- [Exercise objective]:
Only the lines below from the one with "0 Коментарів" through the one with "дома людей и инфраструктура села. Об этом" are to be written out, exactly and without any images.

- [Given information]:
◇ ◇ ◇
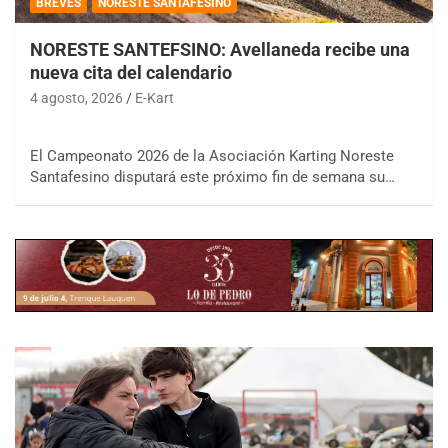
BREVES
NORESTE SANTAFESINO
NORESTE SANTEFSINO: Avellaneda recibe una
nueva cita del calendario
4 agosto, 2026
E-Kart
El Campeonato 2026 de la Asociación Karting Noreste
Santafesino disputará este próximo fin de semana su…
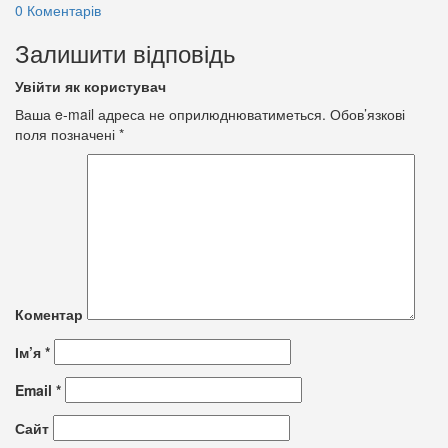
0 Коментарів
Залишити відповідь
Увійти як користувач
Ваша e-mail адреса не оприлюднюватиметься.
Обов’язкові
поля позначені
*
Коментар
Ім’я
*
Email
*
Сайт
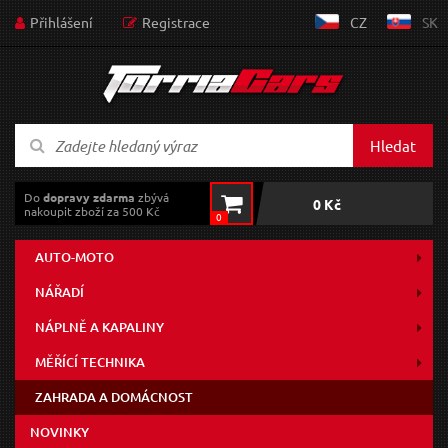
Přihlášení
Registrace
CZ
SK
Hledat
Do
dopravy zdarma
zbývá
0 Kč
nakoupit zboží za 500 Kč
0
AUTO-MOTO
NÁŘADÍ
NÁPLNĚ A KAPALINY
MĚŘÍCÍ TECHNIKA
ZAHRADA A DOMÁCNOST
NOVINKY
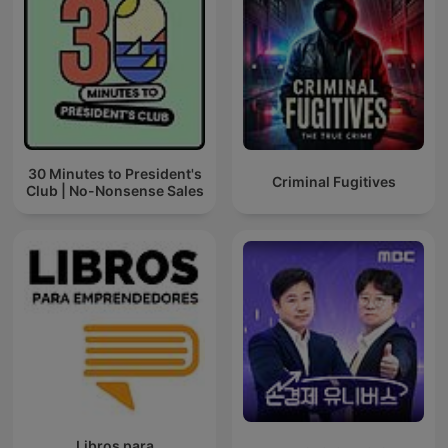
30 Minutes to President's
Criminal Fugitives
Club | No-Nonsense Sales
Libros para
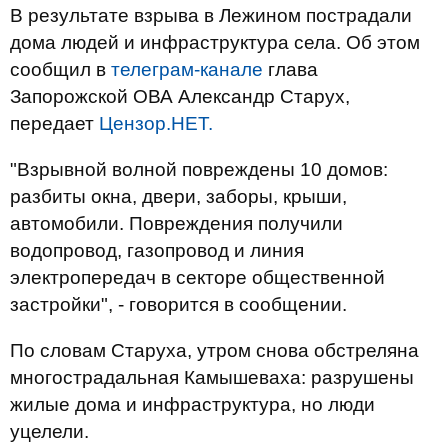
В результате взрыва в Лежином пострадали
дома людей и инфраструктура села. Об этом
сообщил в
телеграм-канале
глава
Запорожской ОВА Александр Старух,
передает
Цензор.НЕТ.
"Взрывной волной повреждены 10 домов:
разбиты окна, двери, заборы, крыши,
автомобили. Повреждения получили
водопровод, газопровод и линия
электропередач в секторе общественной
застройки", - говорится в сообщении.
По словам Старуха, утром снова обстреляна
многострадальная Камышеваха: разрушены
жилые дома и инфраструктура, но люди
уцелели.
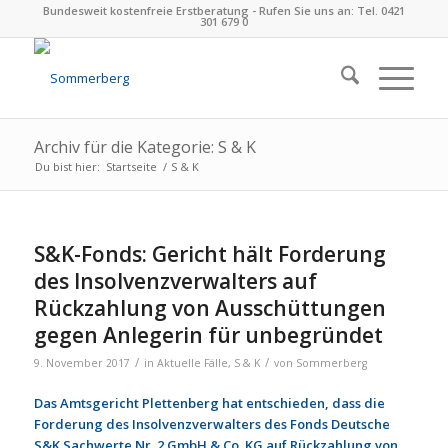
Bundesweit kostenfreie Erstberatung - Rufen Sie uns an: Tel. 0421
301 679 0
Archiv für die Kategorie: S & K
Du bist hier:
Startseite
/
S & K
S&K-Fonds: Gericht hält Forderung
des Insolvenzverwalters auf
Rückzahlung von Ausschüttungen
gegen Anlegerin für unbegründet
/
/
9. November 2017
in
Aktuelle Fälle
,
S & K
von
Sommerberg
Das Amtsgericht Plettenberg hat entschieden, dass die
Forderung des Insolvenzverwalters des Fonds Deutsche
S&K Sachwerte Nr. 2 GmbH & Co. KG auf Rückzahlung von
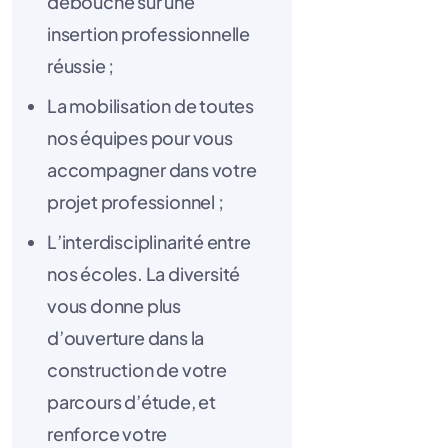
débouche sur une
insertion professionnelle
réussie ;
La mobilisation de toutes
nos équipes pour vous
accompagner dans votre
projet professionnel ;
L’interdisciplinarité entre
nos écoles. La diversité
vous donne plus
d’ouverture dans la
construction de votre
parcours d’étude, et
renforce votre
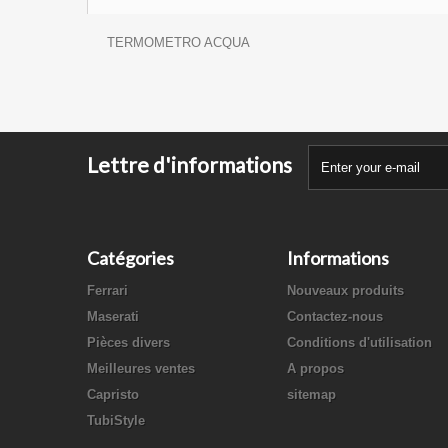
TERMOMETRO ACQUA
Lettre d'informations
Catégories
Informations
Ferrari
Nouveaux produits
Maserati
Contactez-nous
Pièces divers
Conditions d'utilisation
Meilleures ventes
A propos
Capristo
sitemap
TubiStyle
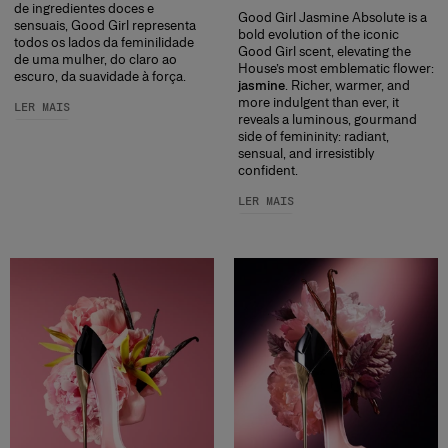
de ingredientes doces e
Good Girl Jasmine Absolute is a
sensuais, Good Girl representa
bold evolution of the iconic
todos os lados da feminilidade
Good Girl scent, elevating the
de uma mulher, do claro ao
House’s most emblematic flower:
escuro, da suavidade à força.
jasmine
. Richer, warmer, and
more indulgent than ever, it
LER MAIS
reveals a luminous, gourmand
side of femininity: radiant,
sensual, and irresistibly
confident.
LER MAIS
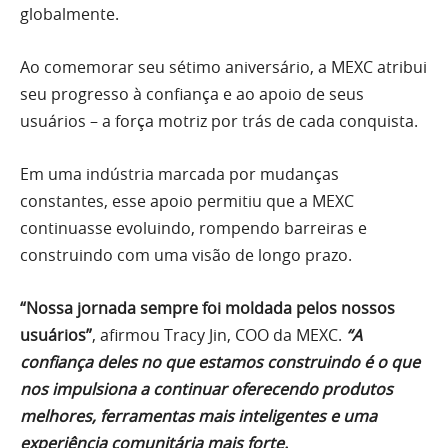
globalmente.
Ao comemorar seu sétimo aniversário, a MEXC atribui
seu progresso à confiança e ao apoio de seus
usuários – a força motriz por trás de cada conquista.
Em uma indústria marcada por mudanças
constantes, esse apoio permitiu que a MEXC
continuasse evoluindo, rompendo barreiras e
construindo com uma visão de longo prazo.
“Nossa jornada sempre foi moldada pelos nossos
usuários”
, afirmou Tracy Jin, COO da MEXC.
“A
confiança deles no que estamos construindo é o que
nos impulsiona a continuar oferecendo produtos
melhores, ferramentas mais inteligentes e uma
experiência comunitária mais forte.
◇ ◇ ◇
- [Response to the task]:
0 Коментарів
Залишити відповідь
Увійти як користувач
Ваша e-mail адреса не оприлюднюватиметься.
Обов’язкові
поля позначені
*
Коментар
Ім’я
*
Email
*
Сайт
Přihlášení
Registrace
CZ
SK
Hledat
Do
dopravy zdarma
zbývá
0 Kč
nakoupit zboží za 500 Kč
0
AUTO-MOTO
NÁŘADÍ
NÁPLNĚ A KAPALINY
MĚŘÍCÍ TECHNIKA
ZAHRADA A DOMÁCNOST
NOVINKY
30 Minutes to President's
Criminal Fugitives
Club | No-Nonsense Sales
Libros para
В результате взрыва в Лежином пострадали
дома людей и инфраструктура села. Об этом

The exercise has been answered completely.